# Hebdomas



## antony (Dec 28, 2007)

Has any one got any hebdomas pocket watches that they would like to show, i`m trying to find some pictures of one of mine.

Its an original AS dated around the 1920`s, i`m guessing.

Found a before picture but can`t find the dam watch.


----------



## mel (Dec 6, 2006)

antony said:


> Has any one got any hebdomas pocket watches that they would like to show, i`m trying to find some pictures of one of mine.
> 
> Its an original AS dated around the 1920`s, i`m guessing.
> 
> Found a before picture but can`t find the dam watch.


 She's a buxom wench!

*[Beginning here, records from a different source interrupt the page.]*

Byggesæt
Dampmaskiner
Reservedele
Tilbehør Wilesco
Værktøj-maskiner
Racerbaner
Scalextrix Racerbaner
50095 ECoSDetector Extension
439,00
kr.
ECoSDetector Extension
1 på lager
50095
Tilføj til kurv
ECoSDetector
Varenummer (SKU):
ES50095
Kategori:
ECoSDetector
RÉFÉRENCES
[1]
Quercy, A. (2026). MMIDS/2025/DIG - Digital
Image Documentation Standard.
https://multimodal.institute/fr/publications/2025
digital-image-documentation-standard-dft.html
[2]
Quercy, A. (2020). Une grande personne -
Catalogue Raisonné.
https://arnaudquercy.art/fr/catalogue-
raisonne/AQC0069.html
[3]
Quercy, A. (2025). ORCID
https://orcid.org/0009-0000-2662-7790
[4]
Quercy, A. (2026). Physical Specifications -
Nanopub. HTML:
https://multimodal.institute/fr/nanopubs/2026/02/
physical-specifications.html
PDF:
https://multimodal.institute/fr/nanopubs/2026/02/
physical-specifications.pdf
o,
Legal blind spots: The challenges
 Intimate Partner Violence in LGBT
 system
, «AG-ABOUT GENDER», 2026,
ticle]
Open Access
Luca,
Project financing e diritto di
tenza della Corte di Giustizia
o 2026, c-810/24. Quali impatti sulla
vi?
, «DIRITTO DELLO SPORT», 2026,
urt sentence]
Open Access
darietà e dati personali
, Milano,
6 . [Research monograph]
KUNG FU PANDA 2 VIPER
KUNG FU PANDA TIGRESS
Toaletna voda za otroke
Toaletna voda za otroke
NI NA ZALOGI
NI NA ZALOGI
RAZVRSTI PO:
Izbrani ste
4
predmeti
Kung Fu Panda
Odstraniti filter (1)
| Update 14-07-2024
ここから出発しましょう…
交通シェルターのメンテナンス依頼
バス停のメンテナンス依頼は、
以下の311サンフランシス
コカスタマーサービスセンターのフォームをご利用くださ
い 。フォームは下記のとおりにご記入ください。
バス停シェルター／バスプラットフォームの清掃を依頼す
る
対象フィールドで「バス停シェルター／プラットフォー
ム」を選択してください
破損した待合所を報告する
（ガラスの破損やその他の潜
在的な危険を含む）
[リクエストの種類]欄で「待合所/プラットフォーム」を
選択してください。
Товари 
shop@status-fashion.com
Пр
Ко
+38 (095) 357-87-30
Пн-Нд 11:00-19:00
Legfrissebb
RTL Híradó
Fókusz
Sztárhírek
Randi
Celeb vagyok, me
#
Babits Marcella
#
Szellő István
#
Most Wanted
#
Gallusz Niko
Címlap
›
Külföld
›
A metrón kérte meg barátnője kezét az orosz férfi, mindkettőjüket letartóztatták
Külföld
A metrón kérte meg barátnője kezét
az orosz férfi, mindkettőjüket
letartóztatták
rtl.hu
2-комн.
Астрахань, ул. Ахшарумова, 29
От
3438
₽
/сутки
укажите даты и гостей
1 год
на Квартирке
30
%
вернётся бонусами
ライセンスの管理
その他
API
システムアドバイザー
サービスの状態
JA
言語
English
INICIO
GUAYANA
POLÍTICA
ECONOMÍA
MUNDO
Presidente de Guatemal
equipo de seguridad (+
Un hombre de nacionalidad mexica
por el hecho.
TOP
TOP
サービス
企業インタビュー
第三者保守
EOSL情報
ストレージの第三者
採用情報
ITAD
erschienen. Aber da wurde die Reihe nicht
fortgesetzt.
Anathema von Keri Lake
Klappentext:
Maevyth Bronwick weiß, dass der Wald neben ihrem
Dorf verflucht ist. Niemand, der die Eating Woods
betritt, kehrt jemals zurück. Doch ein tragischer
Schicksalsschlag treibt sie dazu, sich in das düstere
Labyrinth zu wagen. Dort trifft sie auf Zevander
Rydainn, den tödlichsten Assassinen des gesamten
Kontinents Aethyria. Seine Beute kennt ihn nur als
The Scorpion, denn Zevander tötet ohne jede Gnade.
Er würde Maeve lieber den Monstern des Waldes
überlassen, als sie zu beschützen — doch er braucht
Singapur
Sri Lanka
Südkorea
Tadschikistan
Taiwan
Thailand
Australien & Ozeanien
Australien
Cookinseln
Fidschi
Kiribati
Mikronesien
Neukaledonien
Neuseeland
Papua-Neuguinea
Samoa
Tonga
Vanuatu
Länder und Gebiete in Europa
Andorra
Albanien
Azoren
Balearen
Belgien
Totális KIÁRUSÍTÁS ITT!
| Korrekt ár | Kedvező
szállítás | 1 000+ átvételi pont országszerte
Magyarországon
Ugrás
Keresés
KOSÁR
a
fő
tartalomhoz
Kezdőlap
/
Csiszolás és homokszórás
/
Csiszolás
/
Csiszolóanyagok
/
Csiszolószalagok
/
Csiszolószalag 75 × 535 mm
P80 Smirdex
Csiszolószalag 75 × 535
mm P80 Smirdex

Didn't think J-Lo was as old as that! :nono: :whistling:


----------



## davidcxn (Nov 4, 2010)

Hi,

Here is a couple of pictures of my Hebdomas pocket watch which has a gun metal case.



and the 8 day movement



I also have a small Hebdomas carriage clock which isn't as old but has the same design.



Pocket watches which were pin set are usually made around 1900-1910.

Hope the pictures are of interest. :yes:

David


----------



## antony (Dec 28, 2007)

I do like the hebdomas watch, I've never seen a clock like yours before, I have seen one done a a folding travel clock in a leather case.










I found the finished picture, I had it silver plated, as I'm sure it would have been originally.


----------



## davidcxn (Nov 4, 2010)

That's a nice looking Hebdomas pocket watch. :yes:

I believe some of these watches also had sub dials for the day and date though I haven't seen one.

I didn't know that they had also been used in leather travel clock cases. Given the ornate enamel dial & visible escapement it would look very smart.


----------